Additionally, the animal hookworm larvae are unable to complete their life cycles within a human host, as it is not a natural reservoir for the organism. Thus, the larvae usually die within 2 to 8 weeks after initial skin penetration, resulting in complete skin resolution. It is uncommon for the skin disease to persist if left untreated. In rare cases in which the larvae migrate beyond the epidermal basement membrane, systemic signs, including peripheral eosinophilia (Loeffler’s syndrome), migratory pulmonary infiltrates, and increased immunoglobulin E levels, can be seen, but will resolve with systemic therapy.[5,6] It is not uncommon for secondarily impetiginized lesions to occur due to the intense pruritus and subsequent scratching.
The diagnosis of CLM is generally made by clinical exposure history and typical serpiginous tracts on physical examination.

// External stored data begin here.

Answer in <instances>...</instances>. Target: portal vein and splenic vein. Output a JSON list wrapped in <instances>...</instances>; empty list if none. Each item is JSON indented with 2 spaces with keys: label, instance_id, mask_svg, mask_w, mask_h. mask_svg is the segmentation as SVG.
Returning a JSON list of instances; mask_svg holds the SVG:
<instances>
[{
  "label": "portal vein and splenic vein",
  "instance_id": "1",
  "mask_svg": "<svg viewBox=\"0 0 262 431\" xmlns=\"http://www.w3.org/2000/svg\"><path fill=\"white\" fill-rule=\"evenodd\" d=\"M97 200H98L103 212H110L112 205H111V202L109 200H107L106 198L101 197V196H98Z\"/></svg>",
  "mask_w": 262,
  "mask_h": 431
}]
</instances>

It is uncommon to demonstrate the hookworm within skin biopsy, but the larva may occasionally be visualized within the epidermis.

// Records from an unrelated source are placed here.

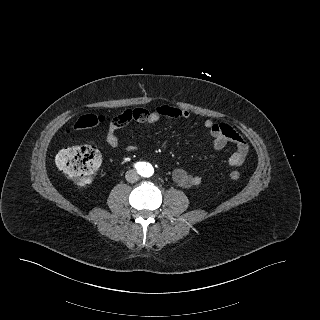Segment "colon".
I'll list each match as a JSON object with an SVG mask.
<instances>
[{
	"label": "colon",
	"mask_w": 320,
	"mask_h": 320,
	"mask_svg": "<svg viewBox=\"0 0 320 320\" xmlns=\"http://www.w3.org/2000/svg\"><path fill=\"white\" fill-rule=\"evenodd\" d=\"M102 121V117L86 115L77 122L74 128L90 129ZM100 163L99 149L91 142L63 149L56 157L57 167L79 186H86L91 183ZM230 178L238 180L240 174L233 171L230 173Z\"/></svg>",
	"instance_id": "colon-1"
}]
</instances>
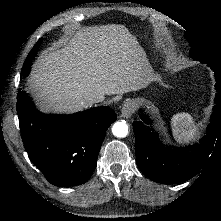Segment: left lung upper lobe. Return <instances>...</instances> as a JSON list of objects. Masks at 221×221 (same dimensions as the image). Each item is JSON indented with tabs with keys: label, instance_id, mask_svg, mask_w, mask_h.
Segmentation results:
<instances>
[{
	"label": "left lung upper lobe",
	"instance_id": "left-lung-upper-lobe-1",
	"mask_svg": "<svg viewBox=\"0 0 221 221\" xmlns=\"http://www.w3.org/2000/svg\"><path fill=\"white\" fill-rule=\"evenodd\" d=\"M185 37L187 38V40L190 42L191 45V50H190L191 57L195 60H199L202 63H208L206 54L201 48V46L196 44L187 33H185Z\"/></svg>",
	"mask_w": 221,
	"mask_h": 221
}]
</instances>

Treatment for CLM includes oral antiparasitic therapy with albendazole 400 to 800mg orally for 3 to 5 days in adults; however, a single dose of ivermectin 12mg orally is also highly effective.[6,7] Weight-based dosing with the same agents are also effective for treating children.[5,7] Topical therapy with thiabendazole 15% cream is available for localized disease in which oral therapy is not recommend or contraindicated, such as in pregnant or nursing patients. However, this medication requires application 2 to 3 times per day for approximately two weeks and thus, is a less favorable option.[5,6]
1. Blackwell V, Vega-Lopez F. Cutaneous larva migrans: clinical features and management of 44 cases presenting in the returning traveller. Br J Dermatol. 2001;145:434–437.
2. Patel S, Sethi A. Imported tropical diseases. Dermatol Ther. 2009;22:538–549.
3. Jelinek T, Maiwald H, Northdurft HD, Loscher T. Cutaneous larva migrans in travelers: synopsis of histories, symptoms, and treatments of 98 patients. Clin Infect Dis. 1994;19:1062–1066.
4. Ly MN, Bethel SL, Usmani AS, Lambert DR. Cutaneous Strongyloides stercoralis infection: an unusual presentation. J Am Acad Dermatol. 2003;49:S157–S160.
5. Reavis M, Jorgensen S. Acute pruritic rash on the foot. Am Fam Physician. 2010;81:203–204.
6. Sarasombath PA, Young PK. An unusual presentation of cutaneous larva migrans. Arch Dermatol. 2007;143:955.
7. O’Quinn JC, Dushin R. Cutaneous larva migrans case report with current recommendations for treatment. J Am Podiatr Med Assoc. 2005;95:291–294.